4. L'ouverture de la demande de révision de la rente viagère au créancier
Actuellement, la demande de révision d'une rente viagère n'est ouverte qu'au débiteur et à ses héritiers. Désormais, le créancier pourra également demander sa révision.
En effet, du fait de l'assouplissement des critères de révision, une révision à la baisse de la rente pourra plus facilement intervenir en cas de dégradation de la situation du débiteur. Il est donc normal qu'une révision à la hausse puisse suivre si sa situation s'améliore ( art. 23, art. 276-3 du code civil ).
5. Le durcissement des conditions d'attribution des rentes viagères
Le projet de loi prévoit une condition supplémentaire pour permettre l'attribution d'une rente viagère. Outre des conditions d'exceptionnalité et de motivation spéciale du juge, d'âge ou d'état de santé ne permettant pas au créancier de subvenir à ses besoins, il faudra qu'aucune amélioration notable de sa situation financière ne soit envisageable ( art. 18, art. 276 du code civil ).
6. Des précisions et simplifications
Le projet de loi prévoit par ailleurs diverses mesures de simplification, ainsi que d'utiles précisions.
- Les critères de fixation de la prestation compensatoire sont modifiés, afin de ne plus simplement prendre en compte le temps consacré à l'éducation des enfants, mais plus largement les conséquences résultant des choix professionnels faits pendant la vie commune pour l'éducation des enfants ( art. 18, art. 271 du code civil ).
- S'agissant des modalités de versement du capital , la possibilité de recourir au dépôt de valeurs productives de revenus entre les mains d'un tiers chargé de verser les revenus au créancier (le trust ), qui n'était jamais utilisée, est supprimée ( art. 18, art. 274 du code civil ).
De même, il est précisé que l'attribution d'un droit d'usage, d'habitation ou d'usufruit peut être temporaire ou viager ( art. 18, art. 274 du code civil ).
- En matière de révision de la prestation compensatoire , les conditions de révision des modalités de versement d'un capital versé sous forme fractionnée ou du montant d'une rente viagère sont harmonisées.
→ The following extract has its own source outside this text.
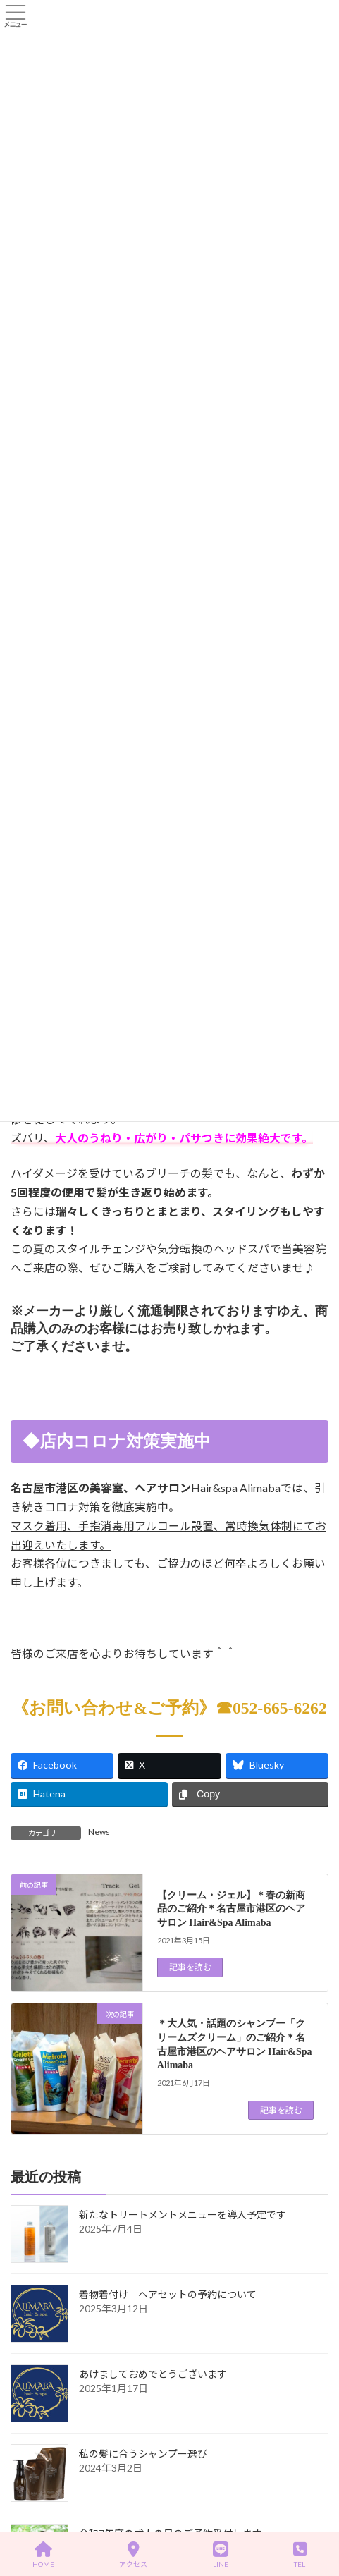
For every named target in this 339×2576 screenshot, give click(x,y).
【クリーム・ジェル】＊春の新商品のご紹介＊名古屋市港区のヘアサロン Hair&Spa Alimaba (231, 1908)
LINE (220, 2554)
Il faudra dans les deux cas un changement important (et non plus notable en ce qui concerne le capital échelonné) dans les ressources ou les besoins des parties ( art. 18, art. 275 du code civil ).
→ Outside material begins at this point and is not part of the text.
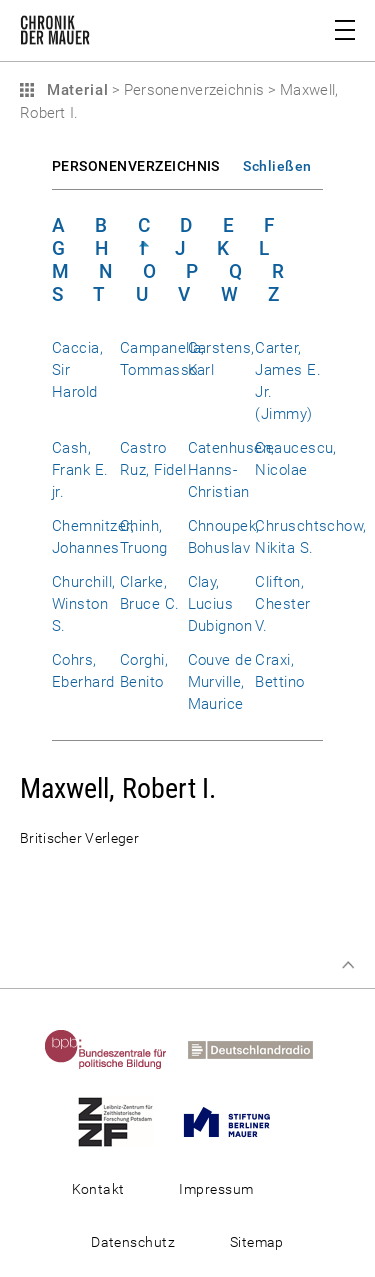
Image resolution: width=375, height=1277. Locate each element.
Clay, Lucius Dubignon (220, 604)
Il est précisé que seront pris en compte les changements intervenus pour l'une ou l'autre des parties, afin d'éviter des refus de révision en cas d'amélioration de la situation tant du créancier que du débiteur ( art. 22, art. 276-3 du code civil, art. 279 du code civil ).
- S'agissant de la substitution du capital à la rente , il est précisé que seront prises en compte notamment les sommes déjà versées, et que cette substitution s'effectuera selon des modalités fixées par décret en Conseil d'Etat, afin de remédier au silence actuel de la loi ( art. 18, art. 276-4 du code civil ).
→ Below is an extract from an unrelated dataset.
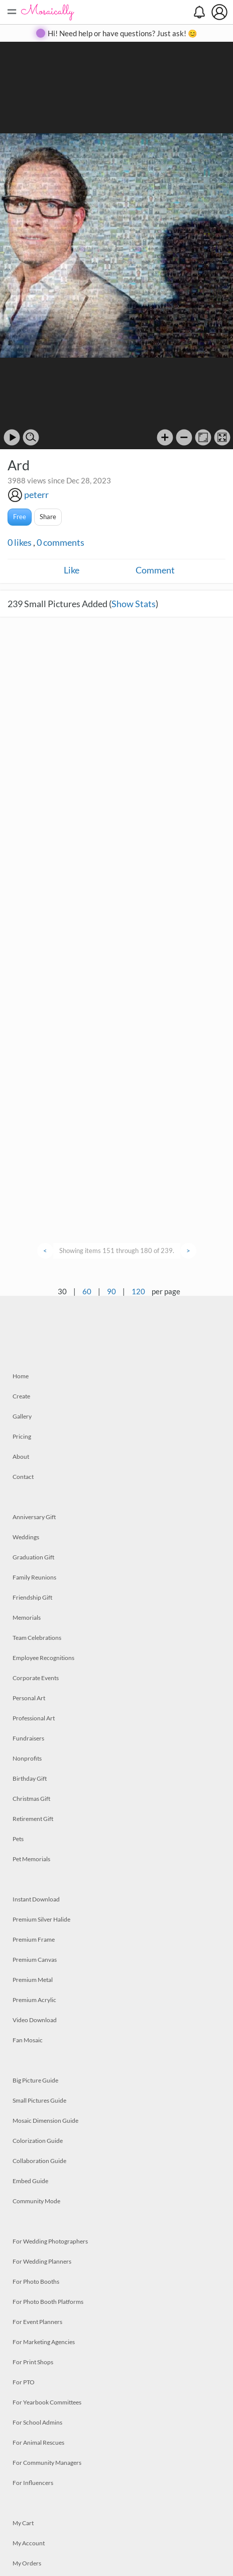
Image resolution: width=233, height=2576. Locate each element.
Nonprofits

- S'agissant du sort du capital échelonné lors du décès du débiteur, le projet de loi indique que son solde sera immédiatement exigible ( art. 18, art. 280 du code civil ).
- De même, il précise que les transferts et abandons prévus en matière de prestation compensatoire ne sont pas assimilés à des donations, « quelles que soient leurs modalités de versement », afin d'éviter que les versements en capital entre ex-époux en conséquence du divorce soient soumis comme actuellement aux droits de mutation à titre gratuit lorsqu'ils proviennent des biens propres de l'un d'eux ( art. 22, art. 281 du code civil ). Des discussions sont actuellement en cours entre la Chancellerie et le ministère de l'Economie et des Finances pour parvenir à un accord sur ce point.